Gold climbs to $1,312.20 an ounce after third day of gains

August 10, 2013

NEW YORK (Aug 10) Gold continues to benefit from heated speculation of an imminent surge in Chinese demand with the Comex recording its third consecutive session of gains Friday.

The yellow metal retained the gains it made Thursday with most actively-traded contract, gold for December delivery, going as high as $1,316.50 per ounce in intraday trading -- higher than the session high of $1,313.80 reached the day before -- from a prior settle of $1,309.90 per ounce. The yellow metal eventually closed the session at $1,312.20, for a gain of $2.30 over the course of the day's trading.

Bullion’s revival of fortunes owes much to data indicating improved industrial output from the Asian giant for the month of July, with factory production up 9.7 per cent year-on-year according to the National Bureau of Statistics. The measure provides encouraging indications of China’s trajectory, and thus the purchasing power of the Chinese retail gold buyer.

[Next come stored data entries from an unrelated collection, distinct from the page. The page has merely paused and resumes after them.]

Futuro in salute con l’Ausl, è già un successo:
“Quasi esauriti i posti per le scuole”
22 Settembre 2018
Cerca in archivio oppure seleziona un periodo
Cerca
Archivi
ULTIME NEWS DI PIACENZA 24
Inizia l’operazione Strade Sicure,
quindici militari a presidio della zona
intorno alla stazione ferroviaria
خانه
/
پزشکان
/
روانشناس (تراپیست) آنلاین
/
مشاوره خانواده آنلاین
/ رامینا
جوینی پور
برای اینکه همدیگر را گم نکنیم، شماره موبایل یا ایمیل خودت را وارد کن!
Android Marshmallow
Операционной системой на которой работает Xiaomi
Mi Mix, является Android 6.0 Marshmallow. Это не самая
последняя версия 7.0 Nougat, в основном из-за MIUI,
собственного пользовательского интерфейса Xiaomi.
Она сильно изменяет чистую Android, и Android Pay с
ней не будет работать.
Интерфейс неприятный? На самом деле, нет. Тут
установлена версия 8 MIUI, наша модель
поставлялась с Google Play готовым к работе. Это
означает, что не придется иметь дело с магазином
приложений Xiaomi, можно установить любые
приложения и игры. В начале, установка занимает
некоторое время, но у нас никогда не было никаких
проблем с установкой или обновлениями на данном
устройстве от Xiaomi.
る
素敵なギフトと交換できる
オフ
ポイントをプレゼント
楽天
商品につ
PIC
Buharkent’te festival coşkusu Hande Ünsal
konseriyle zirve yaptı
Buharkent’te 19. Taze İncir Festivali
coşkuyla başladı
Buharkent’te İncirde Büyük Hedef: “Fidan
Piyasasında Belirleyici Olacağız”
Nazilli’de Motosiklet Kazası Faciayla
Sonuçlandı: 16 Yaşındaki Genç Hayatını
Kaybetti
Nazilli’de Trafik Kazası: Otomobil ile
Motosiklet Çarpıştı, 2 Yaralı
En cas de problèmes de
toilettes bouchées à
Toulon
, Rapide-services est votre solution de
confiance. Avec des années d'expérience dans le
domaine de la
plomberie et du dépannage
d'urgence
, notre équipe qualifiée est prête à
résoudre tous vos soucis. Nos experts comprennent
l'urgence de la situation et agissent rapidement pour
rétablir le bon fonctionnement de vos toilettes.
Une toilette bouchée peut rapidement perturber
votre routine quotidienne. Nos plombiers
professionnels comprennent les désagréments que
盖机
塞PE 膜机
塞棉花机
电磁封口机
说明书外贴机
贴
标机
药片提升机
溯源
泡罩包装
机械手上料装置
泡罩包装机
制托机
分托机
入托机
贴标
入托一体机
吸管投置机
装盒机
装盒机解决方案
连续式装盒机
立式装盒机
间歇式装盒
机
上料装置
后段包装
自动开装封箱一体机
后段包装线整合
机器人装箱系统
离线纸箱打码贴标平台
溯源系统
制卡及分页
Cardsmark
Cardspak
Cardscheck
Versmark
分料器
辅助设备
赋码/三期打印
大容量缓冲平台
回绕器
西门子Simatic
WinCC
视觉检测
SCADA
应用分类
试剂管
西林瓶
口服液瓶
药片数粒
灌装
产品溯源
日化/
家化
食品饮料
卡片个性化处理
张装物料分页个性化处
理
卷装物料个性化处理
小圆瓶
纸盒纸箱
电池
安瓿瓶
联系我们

The new figures come the day after data revealing growth of both imports and exports for China at greater rates than anticipated, taken as a sign the economic superpower may be emerging from the slowdown of the first half of the year.

Upbeat Chinese data is always balm to a troubled metal, as the country is the world’s number 2 consumer of retail gold, and the only customer before it – India – has severely restricted access via the recent provision of laws designed to curb gold’s consumption.

Another factor sure to have underpinned the day’s trajectory would have to be the news from South African miners that gold production fell over 14 per cent in the month of June, attributable to labour strife. Mining production figures for the month were down 6.2 per cent year-on-year, with gold contributing -2.3 per cent to the diminished figures. The new figures are a reflection of a series of incidents clustered around labour relations that have observers speaking darkly of a possible end to gold production in the country altogether.

Meanwhile, domestically, the question dominating investors’ thinking concerns the timing of tapering – that end to the Federal Reserve’s campaign of monetary easing that is anticipated to come sometime this year. A series of comments from various high-ranking Fed policy-makers has investors thinking the end to easy money could be just around the corner, and with that prospect comes a diminution of the usefulness of gold, ever the hedge in inflationary times.